Dwell on the part of your job that you still don’t understand; ignore the areas you have

Friends may occasionally tell you not to worry, saying that there’s nothing wrong. You can safely ignore them. You have a multifaceted life. There is always something wrong, and there always will be.

It is enough to emphasize the negatives. Don’t bother trying to blot out the positives. To do that, you’d have to inventory and acknowledge them, then push them aside. This brings them to mind, if only briefly, which runs the risk that they might momentarily lodge there and lift your spirits. If you find it difficult to focus exclusively on the negative, you can give yourself the odd break by examining the neutral, the ho-hum minutiae of daily existence. Oh, look, the light is off in the kitchen. It’s Tuesday today. The cat’s name is Snuggles.

You can do more. Certain negatives, like cat vomit on your sheets, effortlessly push you in an unhappy direction. Your interpretation practically writes itself. But you can focus on the meaning and significance of the event to maximize the effect.

In cognitive therapy, we often conduct an exercise called the “Downward Arrow” to detect the form of a person’s negative thinking. This involves starting with the event and the emotion it evokes, then digging about for the interpretation the person has imposed on it. Once we have the interpretation, we invite the person to assume it is correct. “And what would happen next?” we ask.

“And what would the worst thing about that be? And what would that mean?”

You can do this yourself—in fact, to at least some extent, you probably already do. Write down one of your negatives. Then run away with it and marry it in Vegas:

I’m going to have to launder those sheets again.
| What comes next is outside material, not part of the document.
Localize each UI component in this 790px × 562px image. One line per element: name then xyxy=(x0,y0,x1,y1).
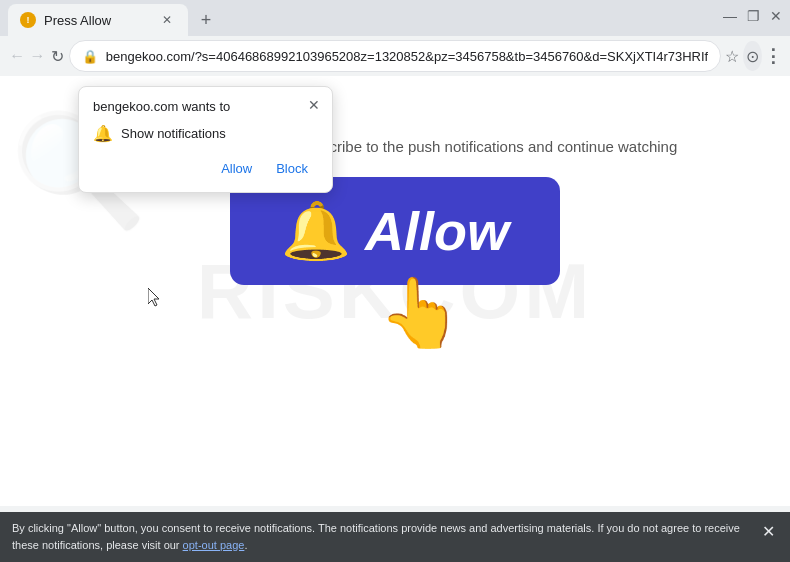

And I don’t have time before I leave for work.

And it’ll be late when I get home.

So I won’t get enough sleep.

And I’ll look like an idiot at that department meeting tomorrow.

And pretty soon they’ll fire me.

I’ll never get another job without a reference.
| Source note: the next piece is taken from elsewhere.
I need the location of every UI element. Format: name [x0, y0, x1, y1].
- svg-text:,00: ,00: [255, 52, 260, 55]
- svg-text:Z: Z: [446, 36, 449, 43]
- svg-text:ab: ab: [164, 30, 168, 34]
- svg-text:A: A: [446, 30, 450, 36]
And I’ll have to move back in with my aging parents.

They have an incontinent dog.

On no account should you strive for balance. At least the cat got the sheets this time and not my toothbrush. He’s done this before; he’ll do it again. He’s probably fine. And I have a spare set of sheets, so I can clean these later. I’m okay. Now let’s get to work. Instead, you must stick to the

negative.

By indulging in your innate tendency to catastrophize, your emotions can be governed not by the already discouraging sight of cat vomit, but by the prospect of slinking back to Mom and Dad. And probably coming home to a dead cat.